Zamberlan N, Castello R, Gatti D, Rossini M, Braga V, Fracassi E, Adami S
COC di Valeggio s/M, University of Verona, Valeggio, Italy.
Osteoporos Int. 1997;7(2):133-7. doi: 10.1007/BF01623688.
Treatment with gonadotropin-releasing hormone (GnRH) agonist leads to enhanced bone turnover and accelerated bone loss in premenopausal women with endometriosis, uterine leiomyomatomas and hirsutism. Sodium etidronate is a powerful inhibitor of bone resorption which had been proven efficacious in the prevention and treatment of postmenopausal osteoporosis. The objective of this study was to evaluate the skeletal effects of 6 months of therapy with the depot preparation of the GnRH agonist triptorelin (decapeptil 3.75 mg intramuscularly every 4 weeks) in 24 hirsute patients, aged 24-33 years, with hyperandrogenic chronic anovulation. Ten patients also received cyclical etidronate in an oral dose of 400 mg/day for 2 weeks, followed by an 11-week period of 500 mg/day elemental oral calcium (one cycle). The remaining 14 patients received 500 mg/day of elemental calcium continuously. After 6 months all treatments were discontinued for at least a further 6 months. Bone mineral density (BMD) at lumbar spine and hip (dual-energy X-ray absorptiometry, Sophos LXRA, France) and biochemical markers (serum alkaline phosphatase, osteocalcin, urinary N-telopeptide and hydroxyproline/creatinine ratio) were evaluated at baseline, 6 months and 12 months. In the group given GnRH agonist alone BMD fell significantly at all measured skeletal sites during the first 6 months. In the patients treated with etidronate a significant decrease in BMD was observed at lumbar spine but not in the femoral neck and trochanter, and the changes at lumbar spine and trochanter were significantly smaller than those in the control group. At 6 months bone turnover was also increased in patients treated with GnRH and calcium. Cyclical etidronate prevented the increase in biochemical markers of bone formation and resorption, with the exception of calcium/creatinine excretion, which was significantly increased in both groups. Six months after treatment withdrawal BMD did not recover in either group. Biochemical markers (N-telopeptide, serum alkaline phosphatase) remained increased in those patients previously treated with calcium alone while they remained close to baseline values in the patients treated with cyclical etidronate. Our study indicates that: (1) GnRH agonist therapy causes remarkable bone loss in young individuals with androgen excess who are expected to have increased bone mass; (2) this bone loss can be partially prevented by intermittent cyclical etidronate therapy.

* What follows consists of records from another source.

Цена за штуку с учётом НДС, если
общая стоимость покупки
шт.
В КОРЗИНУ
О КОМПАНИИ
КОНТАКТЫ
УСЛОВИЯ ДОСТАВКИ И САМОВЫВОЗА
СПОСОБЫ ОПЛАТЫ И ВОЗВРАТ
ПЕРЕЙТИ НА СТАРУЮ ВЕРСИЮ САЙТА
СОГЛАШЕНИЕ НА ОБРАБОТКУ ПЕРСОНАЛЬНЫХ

用促性腺激素释放激素(GnRH)激动剂治疗会导致患有子宫内膜异位症、子宫肌瘤和多毛症的绝经前女性骨转换增强和骨质流失加速。依替膦酸钠是一种强大的骨吸收抑制剂,已被证明在预防和治疗绝经后骨质疏松症方面有效。本研究的目的是评估GnRH激动剂曲普瑞林长效制剂(每4周肌肉注射3.75mg 达必佳)对24例年龄在24至33岁、患有高雄激素性慢性无排卵的多毛症患者进行6个月治疗后的骨骼影响。10例患者还接受了周期性依替膦酸钠治疗,口服剂量为400mg/天,持续2周,随后是11周每天500mg元素钙的口服治疗(一个周期)。其余14例患者持续接受每天500mg元素钙治疗。6个月后,所有治疗至少再中断6个月。在基线、6个月和12个月时评估腰椎和髋部的骨密度(双能X线吸收法,法国索弗斯LXRA)以及生化指标(血清碱性磷酸酶、骨钙素、尿N-端肽和羟脯氨酸/肌酐比值)。在仅给予GnRH激动剂的组中,在最初6个月期间,所有测量的骨骼部位的骨密度均显著下降。在用依替膦酸钠治疗的患者中,观察到腰椎骨密度显著下降,但股骨颈和转子处未下降,且腰椎和转子处的变化明显小于对照组。在6个月时,接受GnRH和钙治疗的患者骨转换也增加。周期性依替膦酸钠可防止骨形成和骨吸收生化指标的增加,但钙/肌酐排泄除外,两组该指标均显著增加。治疗停药6个月后,两组的骨密度均未恢复。先前仅接受钙治疗的患者的生化指标(N-端肽、血清碱性磷酸酶)仍升高,而接受周期性依替膦酸钠治疗的患者的生化指标仍接近基线值。我们的研究表明:(1)GnRH激动剂治疗会导致预期骨量增加的雄激素过多的年轻个体出现显著的骨质流失;(2)这种骨质流失可通过间歇性周期性依替膦酸钠治疗部分预防。